Tuesday, March 01, 2005

** The Bush victory in November was followed by victories of other bad guys and I'm still holding my breath to see if there will be a dawn. So in the dark night of institutional ignorance that surrounds my little world these days, it's good to hear that things aren't that way everywhere. The Wired Web site carries an adapted excerpt from Daniel H. Pink's new book, A Whole New Mind: Moving from the Information Age to the Conceptual Age. It points to the emergence of spirituality and its colorful sidekick, art, into daily life.

Pink argues that throughout history progress has been lifting onerous burdens from humanity in order to allow the songbird of spiritual consciousness to more easily take flight. Those burdens have been anything that can be reduced to a set of rules. Automation has taken on that task in order that intuition and other ways of knowing can come to the forefront.

Virginia Postrel's "The Substance of Style" makes note of the widespread acceptance of aesthetics as a "solid" value in today's world.

As a proponent of spiritual healing, I see these as harbingers of an age where goodness will dominate human life and problems will be solved not with technology but with love.

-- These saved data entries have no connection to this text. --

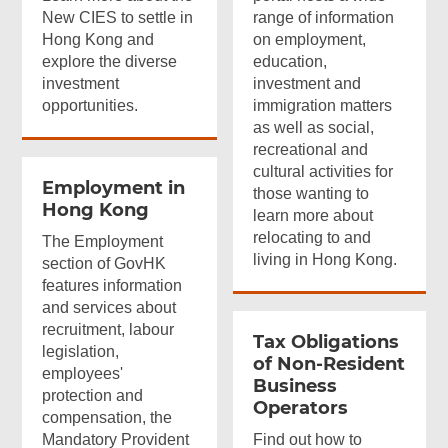
New CIES to settle in
range of information
Hong Kong and
on employment,
explore the diverse
education,
investment
investment and
opportunities.
immigration matters
as well as social,
recreational and
cultural activities for
Employment in
those wanting to
Hong Kong
learn more about
relocating to and
The Employment
living in Hong Kong.
section of GovHK
features information
and services about
recruitment, labour
Tax Obligations
legislation,
of
Non-Resident
employees'
Business
protection and
Operators
compensation, the
Mandatory Provident
Find out how to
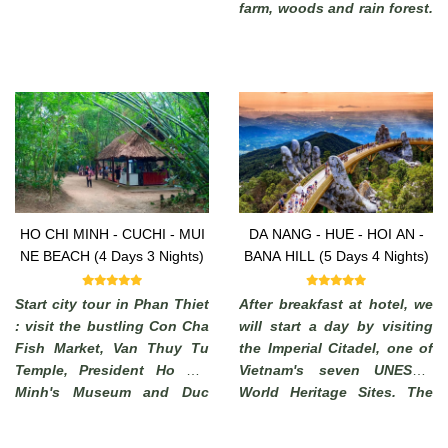
farm, woods and rain forest.
Enjoy the commanding view
of the highlands. (from
where, in a clear days, it is
possible to see the South
China Sea).
HO CHI MINH - CUCHI - MUI
DA NANG - HUE - HOI AN -
NE BEACH (4 Days 3 Nights)
BANA HILL (5 Days 4 Nights)
Start city tour in Phan Thiet
After breakfast at hotel, we
: visit the bustling Con Cha
will start a day by visiting
Fish Market, Van Thuy Tu
the Imperial Citadel, one of
Temple, President Ho Chi
Vietnam's seven UNESCO
Minh's Museum and Duc
World Heritage Sites. The
Thanh School. End of visit
Imperial City of Hue, which
to Phi Long Workshop
has long been a must-see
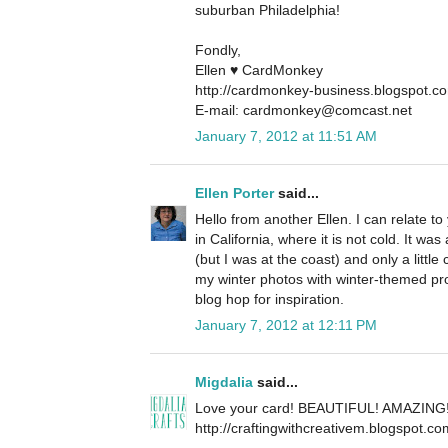
suburban Philadelphia!
Fondly,
Ellen ♥ CardMonkey
http://cardmonkey-business.blogspot.c
E-mail: cardmonkey@comcast.net
January 7, 2012 at 11:51 AM
Ellen Porter
said...
Hello from another Ellen. I can relate to
in California, where it is not cold. It 
(but I was at the coast) and only a little
my winter photos with winter-themed pr
blog hop for inspiration.
January 7, 2012 at 12:11 PM
Migdalia
said...
Love your card! BEAUTIFUL! AMAZING
http://craftingwithcreativem.blogspot.co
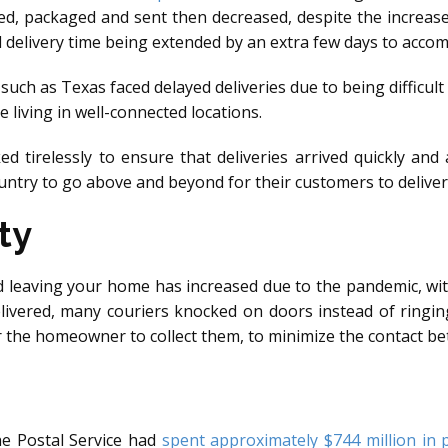
d, packaged and sent then decreased, despite the increase
d delivery time being extended by an extra few days to acco
s such as Texas faced delayed deliveries due to being difficult
e living in well-connected locations.
 tirelessly to ensure that deliveries arrived quickly and 
ountry to go above and beyond for their customers to deliver
ty
d leaving your home has increased due to the pandemic, wi
livered, many couriers knocked on doors instead of ringin
or the homeowner to collect them, to minimize the contact be
he Postal Service had
spent approximately $744 million in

Revenge of the right Brain
As the forces of Asia, automation, and abundance strengthen and accelerate, the curtain is rising on a new era, the Conceptual Age. If the Industrial Age was built on people's backs, and the Information Age on people's left hemispheres, the Conceptual Age is being built on people's right hemispheres. We've progressed from a society of farmers to a society of factory workers to a society of knowledge workers. And now we're progressing yet again - to a society of creators and empathizers, pattern recognizers, and meaning makers.